>>>
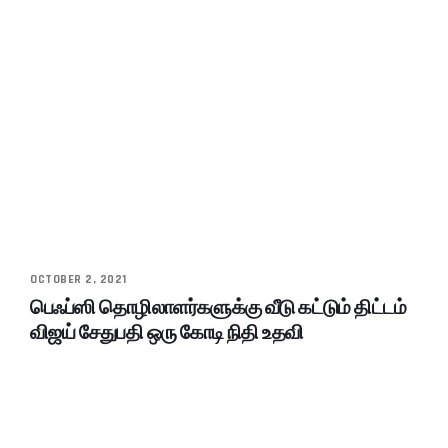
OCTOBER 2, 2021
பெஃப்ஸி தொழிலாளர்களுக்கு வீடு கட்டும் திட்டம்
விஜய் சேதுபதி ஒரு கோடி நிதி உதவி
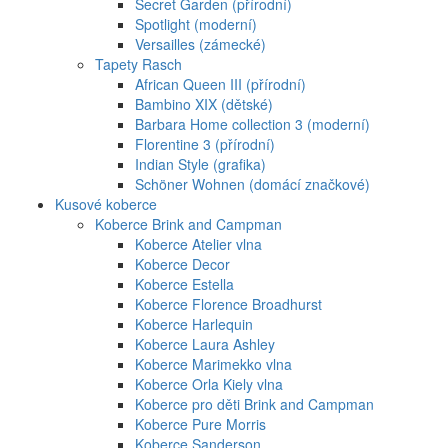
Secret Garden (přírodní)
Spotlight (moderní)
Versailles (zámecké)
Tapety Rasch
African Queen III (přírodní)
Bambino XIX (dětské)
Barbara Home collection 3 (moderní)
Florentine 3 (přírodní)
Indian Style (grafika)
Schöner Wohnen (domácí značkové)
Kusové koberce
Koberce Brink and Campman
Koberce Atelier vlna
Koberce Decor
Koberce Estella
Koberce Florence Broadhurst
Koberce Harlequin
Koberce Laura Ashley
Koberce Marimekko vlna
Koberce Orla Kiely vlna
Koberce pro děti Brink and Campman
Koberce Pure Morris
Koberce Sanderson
<<<
__Task to complete__:
Return a copy of each line in the entries that contains "vlna".

__Problem solution__:
Koberce Atelier vlna
Koberce Marimekko vlna
Koberce Orla Kiely vlna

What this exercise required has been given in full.